Toplumsal cinsiyete dayalı, kaynakların eşit dağılımını esas alan, kadınların ihtiyaçlarını hesaba katan bir bütçeyi göremiyoruz. 67 program arasında dağıtılan merkezi bütçede ailenin korunması 41’inci, kadının güçlendirilmesi 57’inci sırada yer alıyor.
%57 sinin kadınlardan oluştuğu sağlık hizmetlerinde eşit işe eşdeğer ücret talebi güncelliğini korumaktadır. Pandemi ile derinleşen bakım krizi kadın sağlık ve sosyal hizmet emekçileri için de en büyük sorun olurken kamusal kreş talebi bütçede karşılık bulamamıştır.
TALEPLERİMİZ:
-
Genel bütçe gelirleri içinde gelir vergisi payı artırılmalıdır. Bu artış, gelir vergisi içinde kurumlar vergisi payı artırılarak sağlanmalıdır. Yoksullardan, emekçilerden, ücretlilerden alınan direkt ve dolaylı vergi payları azaltılmalı, sermaye sahiplerinin vergi sorumluluğu arttırılmalıdır.
-
Sağlık hizmetleri harcamalarında merkezi bütçenin payı arttırılmalıdır.
-
Sağlık Bakanlığı bütçesinin genel bütçe içindeki payı %10’un üzerine çıkarılmalıdır. SGK pirim gelirleri içinde çalışanların ve kendi hesabına çalışanların payı azaltılmalı, patronların payı artırılmalıdır. SGK’ye genel bütçeden aktarılan pay artırılmalıdır.
-
Sağlık hizmetleri harcamalarında merkezi devlet harcamalarının payı artırılmalı, SGK ve hane halkları harcamalarının payı azaltılmalıdır. Katkı-katılım, ilave ücret gibi hiçbir ad altında halktan sağlık hizmetleri için ücret alınmamalıdır.
-
SGK’nin özel hastanelerden hizmet satın alması hizmet başına (fee-for-services) ve vaka başına (case payment) ödeme ile değil, toptan bütçeleme (global butgetting) ile olmalıdır.
-
Sağlık emekçileri sayısı OECD ortalamasına, güvenceli ve kadrolu istihdamla çıkarılmalıdır. 4-d,4b,4c,4924 vb tüm istihdam tipleri ile çalışanların istihdam modeli 4a statüsüne alınmalıdır. İstihdam rejimindeki karmaşa ve adaletsizlik giderilmelidir.
-
Sağlık emekçilerine ek ödeme, teşvik vb. adlarla yapılan, ekip anlayışını bozan, rekabet oluşturan ve çalışma barışını bozan ödeme yöntemi yerine yoksulluk sınırının üzerinde, tek kalemde, tamamı emekliliğe yansıyacak şekilde temel ücret ödenmesine başlanmalıdır.
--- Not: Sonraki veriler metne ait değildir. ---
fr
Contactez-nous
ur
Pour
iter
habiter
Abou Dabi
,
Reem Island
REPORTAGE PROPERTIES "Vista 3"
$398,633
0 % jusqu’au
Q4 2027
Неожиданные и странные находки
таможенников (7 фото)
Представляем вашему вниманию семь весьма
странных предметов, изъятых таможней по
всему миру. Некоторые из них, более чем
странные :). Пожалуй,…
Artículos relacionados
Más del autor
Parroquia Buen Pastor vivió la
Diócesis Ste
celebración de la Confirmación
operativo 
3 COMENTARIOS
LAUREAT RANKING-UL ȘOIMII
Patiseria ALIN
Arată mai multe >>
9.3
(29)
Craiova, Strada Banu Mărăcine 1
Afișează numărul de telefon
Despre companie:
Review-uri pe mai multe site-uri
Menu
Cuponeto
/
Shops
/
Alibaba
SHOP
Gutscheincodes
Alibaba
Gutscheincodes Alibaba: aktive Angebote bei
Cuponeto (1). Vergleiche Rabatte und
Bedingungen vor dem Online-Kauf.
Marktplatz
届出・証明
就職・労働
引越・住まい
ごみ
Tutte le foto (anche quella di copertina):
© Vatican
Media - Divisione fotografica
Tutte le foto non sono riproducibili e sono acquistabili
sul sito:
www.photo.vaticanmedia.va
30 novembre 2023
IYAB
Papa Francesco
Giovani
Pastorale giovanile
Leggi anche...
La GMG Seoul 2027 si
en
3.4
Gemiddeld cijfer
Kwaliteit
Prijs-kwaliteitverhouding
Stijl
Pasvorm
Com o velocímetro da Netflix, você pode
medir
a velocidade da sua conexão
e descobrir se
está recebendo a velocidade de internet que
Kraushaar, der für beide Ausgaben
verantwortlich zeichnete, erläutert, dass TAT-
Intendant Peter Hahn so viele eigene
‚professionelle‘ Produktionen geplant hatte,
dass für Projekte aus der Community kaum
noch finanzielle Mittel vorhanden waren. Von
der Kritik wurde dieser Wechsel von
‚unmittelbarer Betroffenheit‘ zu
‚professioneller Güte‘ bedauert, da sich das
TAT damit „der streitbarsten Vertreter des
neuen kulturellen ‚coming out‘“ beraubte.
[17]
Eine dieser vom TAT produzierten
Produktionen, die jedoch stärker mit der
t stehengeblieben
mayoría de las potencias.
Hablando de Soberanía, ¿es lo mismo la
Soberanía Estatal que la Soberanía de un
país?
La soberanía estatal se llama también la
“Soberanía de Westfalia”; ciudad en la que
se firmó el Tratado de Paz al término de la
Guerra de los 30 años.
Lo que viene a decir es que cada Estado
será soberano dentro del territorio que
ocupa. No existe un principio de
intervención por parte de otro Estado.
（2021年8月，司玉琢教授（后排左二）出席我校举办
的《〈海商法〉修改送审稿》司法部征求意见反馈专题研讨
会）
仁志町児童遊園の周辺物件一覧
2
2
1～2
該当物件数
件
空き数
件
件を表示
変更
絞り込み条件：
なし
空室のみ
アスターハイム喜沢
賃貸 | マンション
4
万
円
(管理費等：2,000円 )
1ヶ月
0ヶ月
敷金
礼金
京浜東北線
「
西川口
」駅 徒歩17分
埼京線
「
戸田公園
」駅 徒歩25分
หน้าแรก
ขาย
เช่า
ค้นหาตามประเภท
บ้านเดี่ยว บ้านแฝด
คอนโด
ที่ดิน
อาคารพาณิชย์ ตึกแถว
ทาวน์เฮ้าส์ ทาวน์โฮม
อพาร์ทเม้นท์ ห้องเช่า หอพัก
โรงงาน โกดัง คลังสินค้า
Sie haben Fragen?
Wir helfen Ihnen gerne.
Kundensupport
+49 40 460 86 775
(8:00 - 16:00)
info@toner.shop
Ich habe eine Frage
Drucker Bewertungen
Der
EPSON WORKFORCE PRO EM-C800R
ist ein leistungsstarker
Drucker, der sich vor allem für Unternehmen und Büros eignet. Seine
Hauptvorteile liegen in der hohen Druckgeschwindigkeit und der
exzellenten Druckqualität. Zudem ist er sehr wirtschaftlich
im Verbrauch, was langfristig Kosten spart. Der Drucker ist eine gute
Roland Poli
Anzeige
Temel ücret üzerine yapılan işin niteliği ve riski, eğitim durumu, kıdem yılı gibi kriterler ile giydirilmiş ücret belirlenmelidir. Hiçbir şekilde ek ödeme oranları temel ücretin %10’unu geçmemelidir.
-
Sağlık emekçileri uygulanan döner sermaye uygulamaları nedeniyle kamuda çalışan emsallerine göre daha erken vergi dilimine girmektedir. Yoksulluk sınırı üzerinde emekliliğe yansıyan temel ücret rejimine gidilinceye kadar emekliliğe yansımayan döner sermaye, teşvik b isimler adı altında ödenen tüm ücretler vergi dilimi dışında bırakılmalıdır.
-
Sağlık hizmetleri sunumu kamunun sorumluluğundadır. Tümüyle kamusal olarak Özel sağlık kurumlarına aktarılan her türlü pay kaldırılmalıdır. Kamu sağlık kurumları ve sağlık eğitimleri için bütçeden ayrılan pay yükseltilmelidir.
-
Sağlıklı bir toplum için tedavi edici hizmetler yeterli değildir. Koruyucu sağlık hizmetlerinin yeniden ele alınması ve güçlendirilmesi gerekmektedir.
-
Savaş toplum sağlığına zararlıdır. Ülke içinde ve dışında savaşa karşı barış politikalarının geliştirilmesi gibi konularda da sağlık alanın söz sahibi olması gerekmektedir.
-
Sağlık hizmetlerinin üretilmesi planlanması ve sunulmasının tüm aşamalarında sağlık emekçileri ve örgütlerini ve halkı karar alma süreçlerine dahil edecek mekanizmalar oluşturulmalıdır.
-
Hukuksuz bir şekilde ihraç edilen ve hakkında kesinleşmiş yargı kararı bulunmayan sağlık emekçileri derhal görevlerine iade edilmelidir.